Eu apenas não contava com o furacão Amélia rompendo pela porta da sala, com sacolas cheias de compras e um sorriso enorme no rosto.
— Geralmente eu não costumo fazer nada... Mas esse ano com você aqui Clary, é diferente! – dizia enquanto eu a ajudava a cortar alguns ingredientes.
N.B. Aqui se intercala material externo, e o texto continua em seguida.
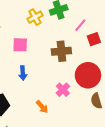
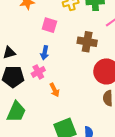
pink cross: (63, 90) -> (38, 72), moved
— O Andrew não gosta desse tipo de data, não é...?
— Ele não se importa, pra ser sincera. – Amélia responde.
Passo o dia ajudando na cozinha. – Arrumamos a mesa, e ela até trouxe uma árvore de Natal para decorar.
— Foi de última hora, mas acho que vai ficar bonito... – diz.
Já pelo cair da noite ela me dispensa da cozinha. – Vou até a sala para decorar nossa árvore. – Ela é de tamanho médio, e vejo ao seu lado uma caixa de enfeites.
Me sento no chão mesmo e começo a decorar. – Me sinto cansada depois de passar o dia inteiro na cozinha, mas não deixo o desânimo me abater.
Enquanto penduro os enfeites me recordo de natais passados. – Em que eu e mamãe fazíamos isso juntas. – Se eu soubesse que a perderia, teria me dedicado mil vezes mais a esses momentos.
Só percebo que estou chorando quando sinto as lágrimas molharem o tecido da minha blusa. – No mesmo momento em que levo o dorso da mão ao rosto para secar a porta se abre.
Tento disfarçar o choro, mas Andrew já me viu. – Me concentro ao máximo em pendurar os enfeites e tento não fazer contato visual.
Noto que ele deixa algo em cima do sofá e se aproxima da onde estou. – Ele se senta no chão de frente pra mim e nesse momento olho em seus olhos.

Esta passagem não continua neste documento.